Identification of novel cytokine-induced genes in pancreatic β-cells by high-density oligonucleotide arrays

Type 1 diabetes is an autoimmune disease resulting from the selective destruction of insulin-producing beta -cells. Cytokines may contribute to pancreatic beta -cell death in type 1 diabetes. beta -cell exposure to interleukin (IL)-1 beta induces functional impairment, whereas beta -cell culture for 6-9 days in the presence of IL-1 beta and interferon (INF)-gamma leads to apoptosis. To clarify the mechanisms involved in these effects of cytokines, we studied the general pattern of cytokine-induced gene expression in beta -cells. Primary rat beta -cells were fluorescence-activated cell sorter-purified and exposed for 6 or 24 h to control condition, IL-1 beta + INF-gamma, or IL-1 beta alone (24 h only). Gene expression profile was analyzed in duplicate by oligonucleotide arrays. Nearly 3,000 transcripts were detected in controls and cytokine-treated beta -cells. Of these, 96 and 147 displayed changes in expression after 6 and 24 h, respectively, of exposure to IL-1 beta + INF-gamma, whereas 105 transcripts were modified after a 24-h exposure to IL-1 beta. The cytokine-responsive genes were clustered according to their biological functions. The major clusters observed were metabolism, signal transduction, transcription factors, protein synthesis/processing, hormones, and related receptors. These modifications in gene expression may explain some of the cytokine effects in beta -cells, such as decreased protein biosynthesis and insulin release.

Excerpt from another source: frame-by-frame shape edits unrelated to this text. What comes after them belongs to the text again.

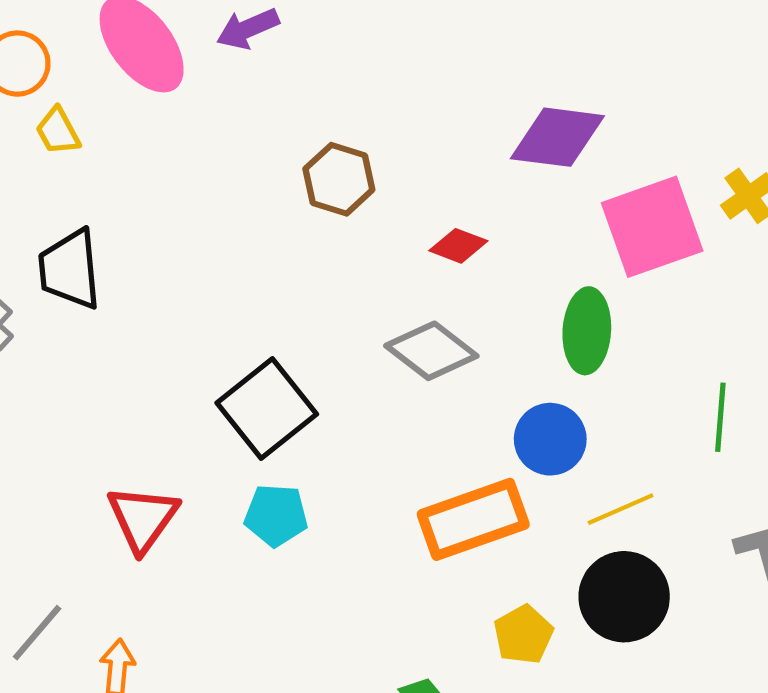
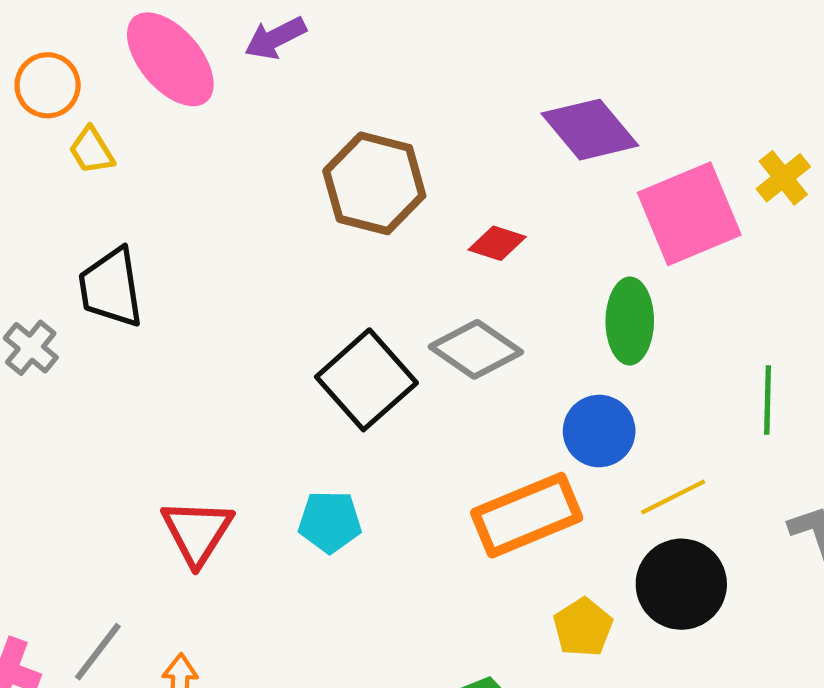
purple diamond: (557, 137) -> (590, 130), turned 46
brown hexagon: (339, 179) -> (374, 183), size x1.4
black square: (267, 409) -> (366, 380), moved

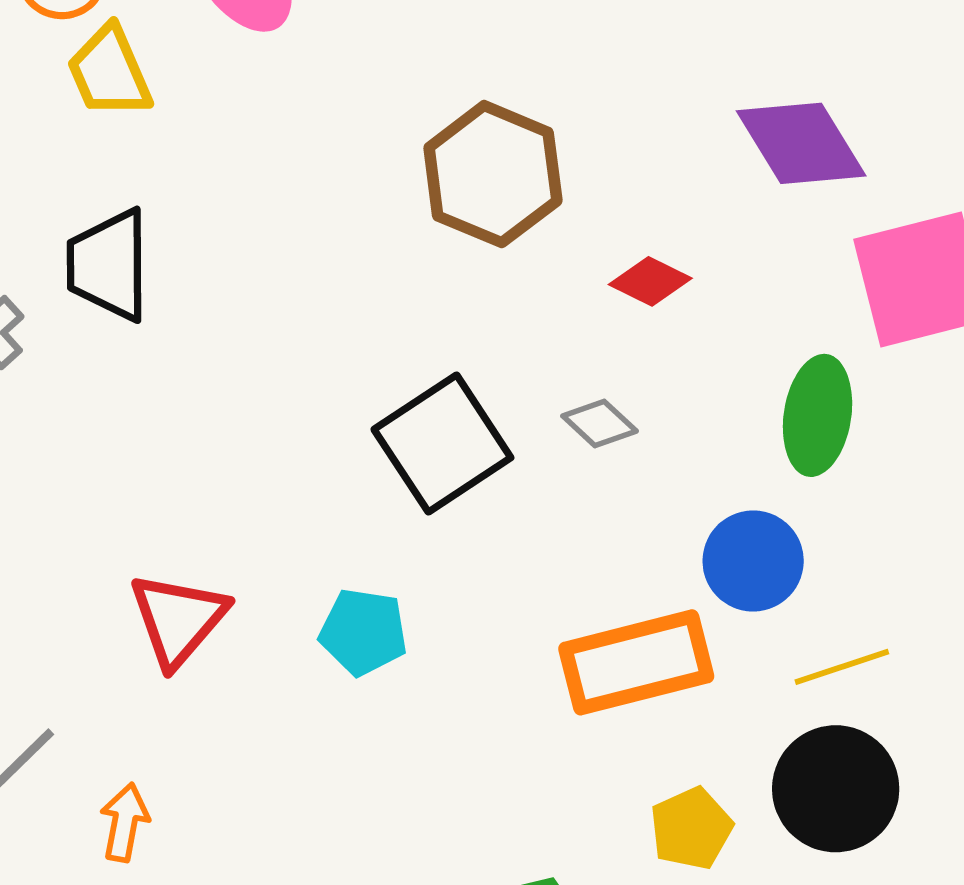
yellow trapezoid: (92, 151) -> (109, 72), size x1.4
gray diamond: (476, 349) -> (600, 424), size x0.6

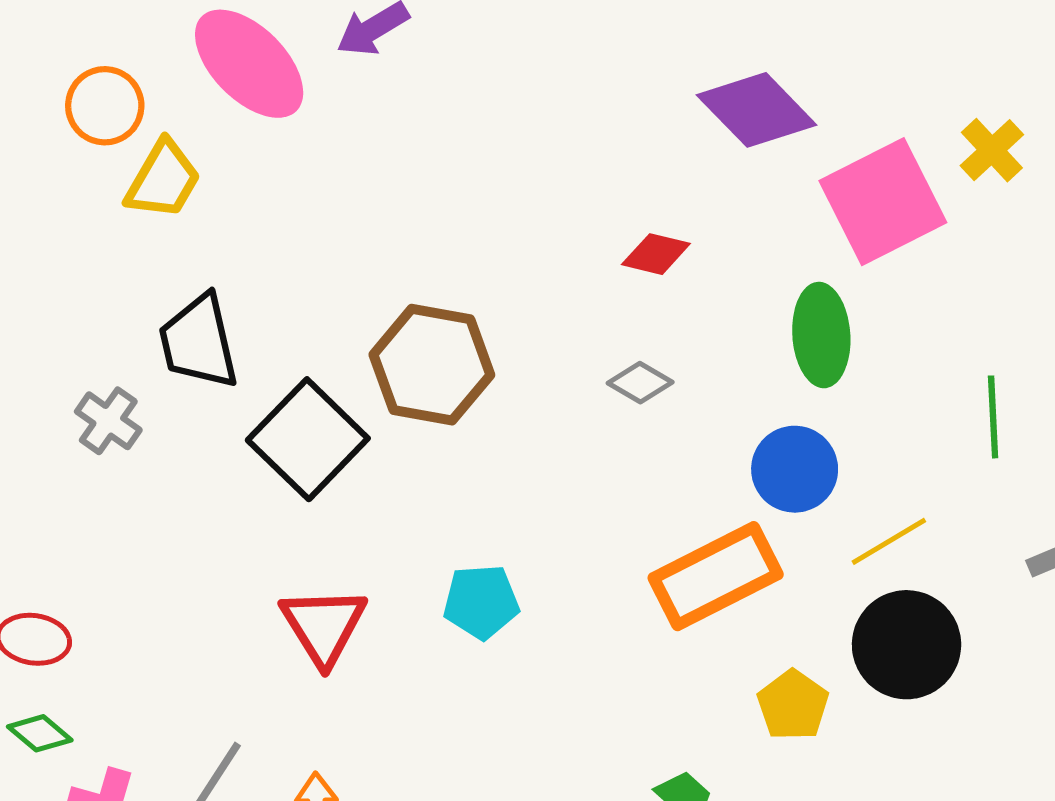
yellow trapezoid: (109, 72) -> (163, 180), turned -114
brown hexagon: (493, 174) -> (432, 365), moved
black square: (442, 443) -> (308, 439), moved

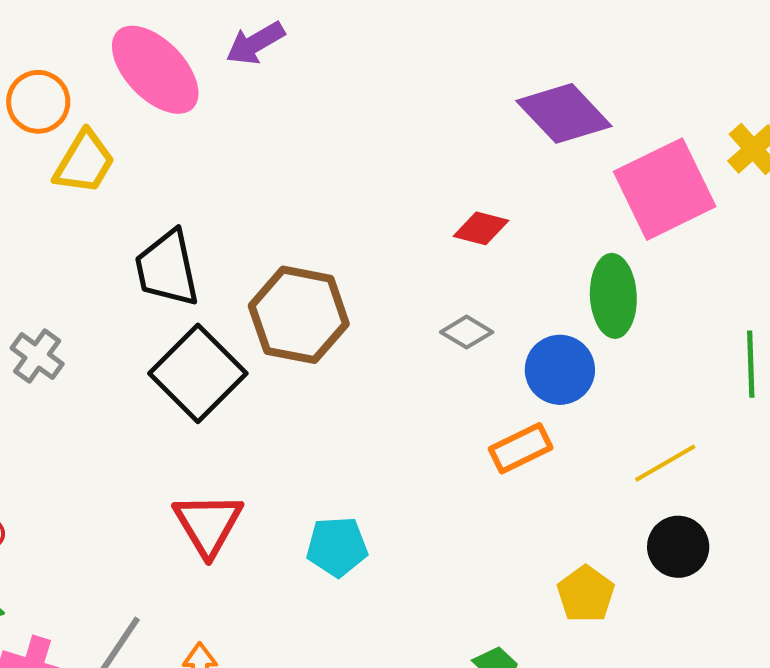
black trapezoid: (199, 342) -> (167, 268), moved
blue circle: (795, 469) -> (560, 370), moved
orange rectangle: (716, 576) -> (521, 448), moved, size x0.6
cyan pentagon: (481, 602) -> (337, 547), moved
black circle: (907, 645) -> (678, 547), size x0.7

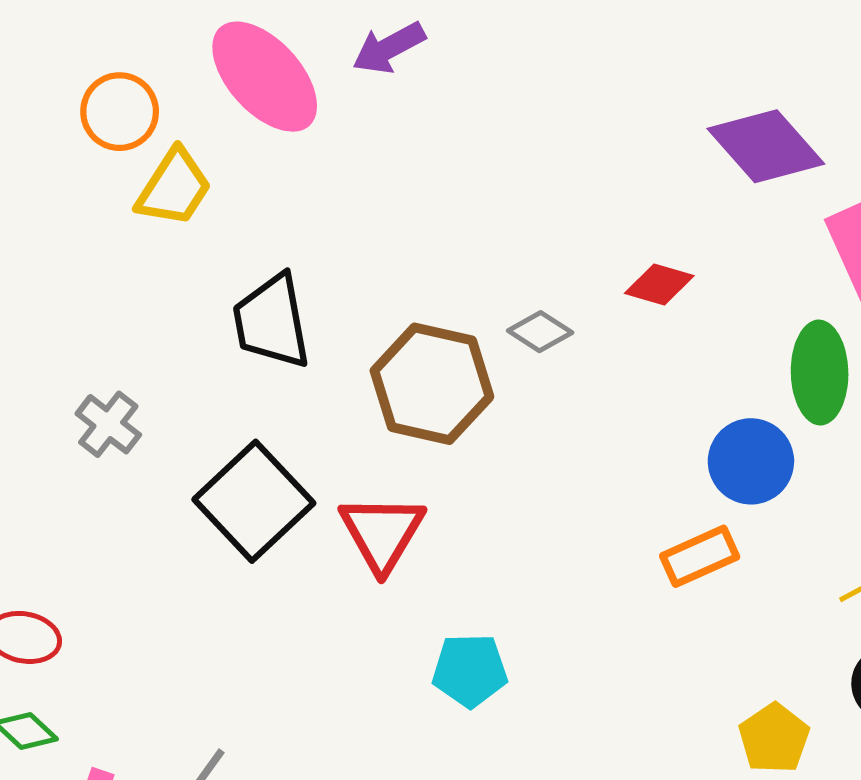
gray diamond: (467, 332) -> (540, 332), moved
black square: (198, 373) -> (254, 501), moved
red triangle: (208, 524) -> (382, 533), moved

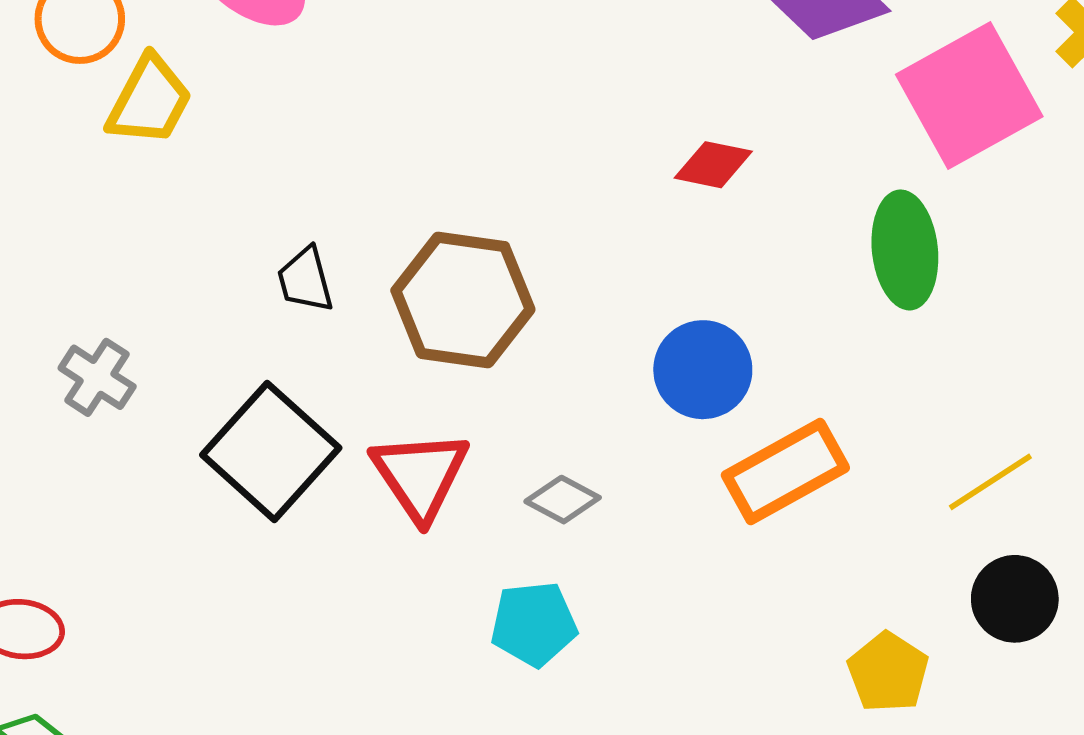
black trapezoid: (272, 322) -> (305, 280), moved, size x0.6
gray diamond: (540, 332) -> (563, 500), moved
blue circle: (751, 461) -> (703, 370), moved
orange rectangle: (700, 556) -> (785, 472), size x1.4

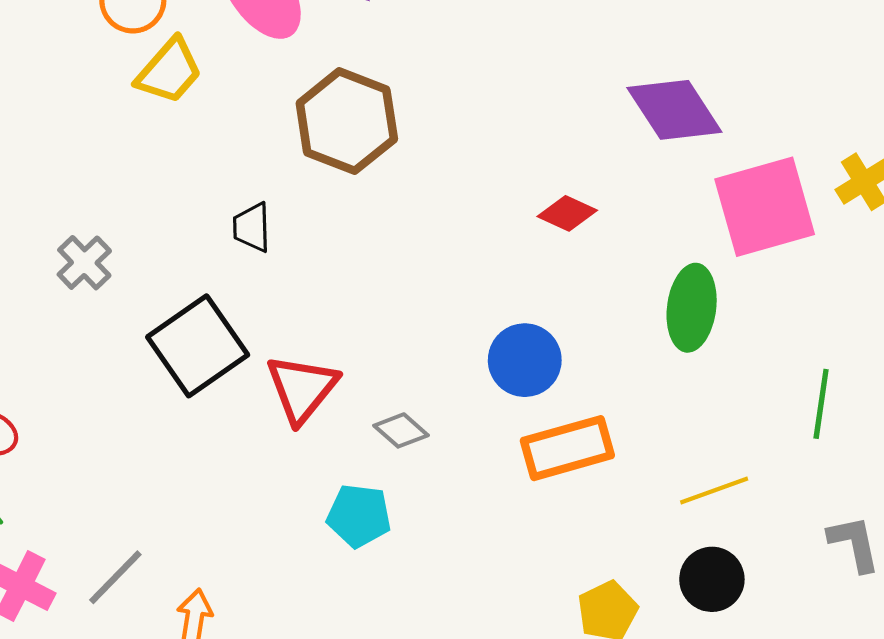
brown hexagon: (463, 300) -> (347, 121), moved

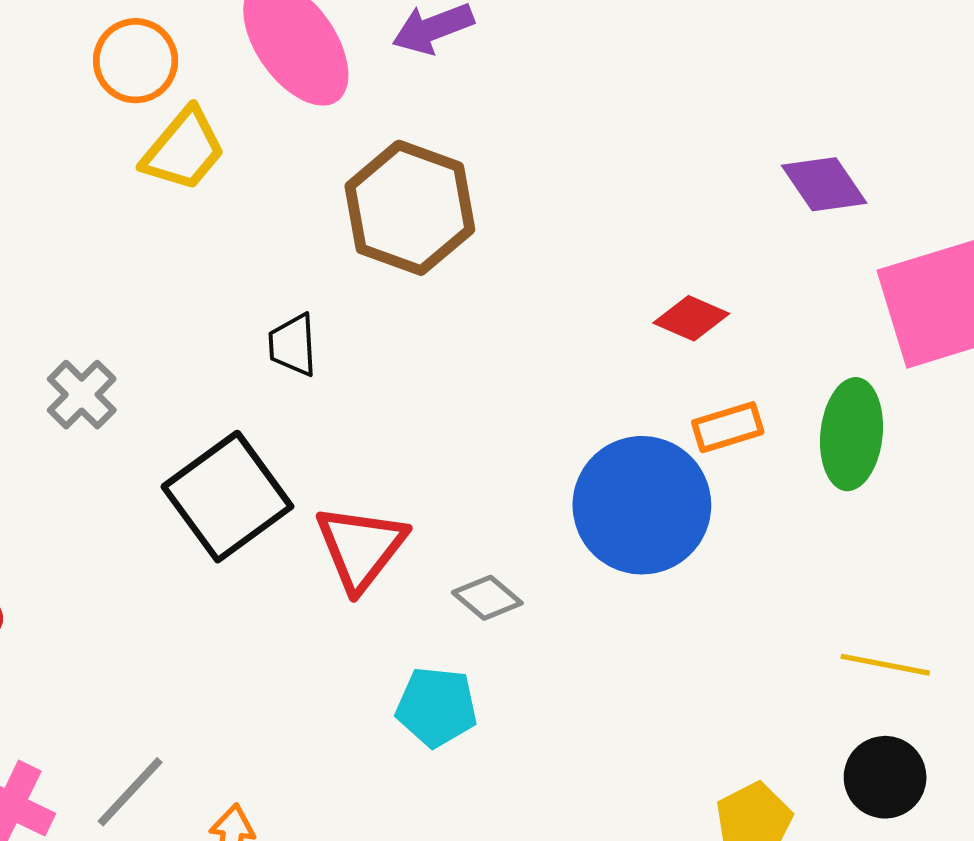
purple diamond: (674, 110) -> (824, 184), size x0.7
blue circle: (525, 360) -> (642, 505), size x1.5
orange rectangle: (567, 448) -> (728, 427), moved, size x0.6
yellow line: (714, 490) -> (885, 665), turned 32

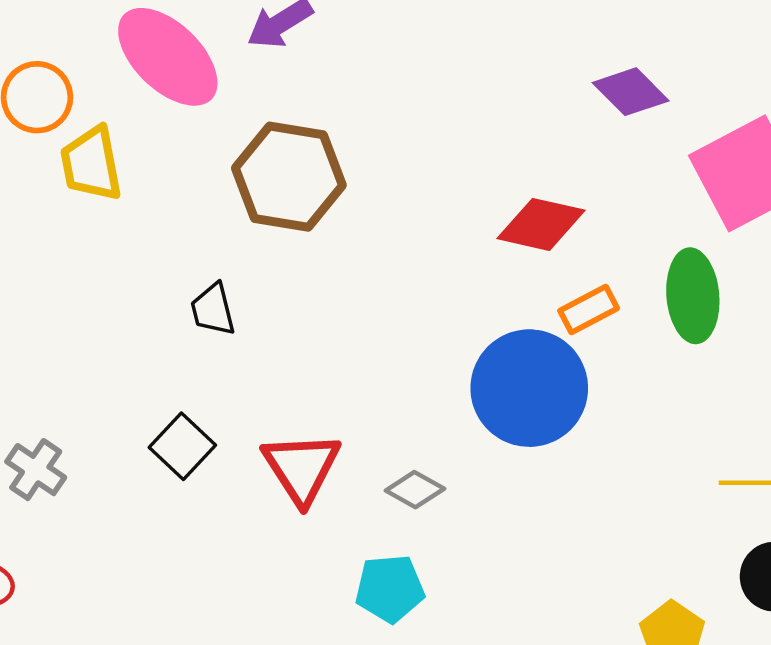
yellow trapezoid: (184, 150) -> (91, 164), turned 140
red diamond: (691, 318) -> (541, 224), size x1.4
gray cross: (82, 395) -> (36, 470), moved
black square: (227, 497) -> (182, 446), size x0.6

In addition, there was induction of diverse cytokines and chemokines; this suggests that beta -cells may contribute to mononuclear cell homing during insulitis. Several of the cytokine-induced genes are potentially regulated by the transcription factor NF-kappaB. Clarification of the function of the identified cytokine-induced gene patterns may unveil some of the mechanisms involved in beta -cell damage and repair in type 1 diabetes.